SOURCE MATERIAL Start Marker
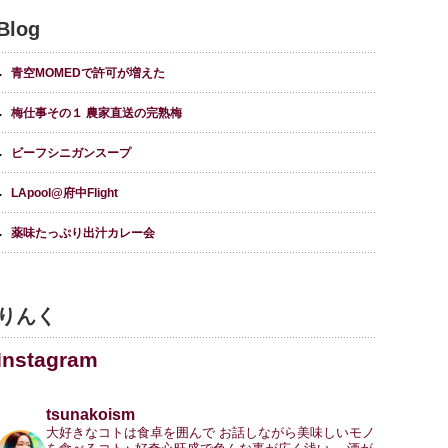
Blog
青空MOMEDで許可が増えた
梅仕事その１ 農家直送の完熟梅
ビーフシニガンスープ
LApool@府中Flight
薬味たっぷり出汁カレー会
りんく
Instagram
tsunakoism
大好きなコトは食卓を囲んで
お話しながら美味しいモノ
SOURCE MATERIAL End Marker
● **WHAT TO WORK ON**
With the line that contains "青空MOMEDで許可が増えた" as the first and the final line of the data as the last, repeat every line in that span exactly.

● **ANSWER**
青空MOMEDで許可が増えた
梅仕事その１ 農家直送の完熟梅
ビーフシニガンスープ
LApool@府中Flight
薬味たっぷり出汁カレー会
りんく
Instagram
tsunakoism
大好きなコトは食卓を囲んで
お話しながら美味しいモノ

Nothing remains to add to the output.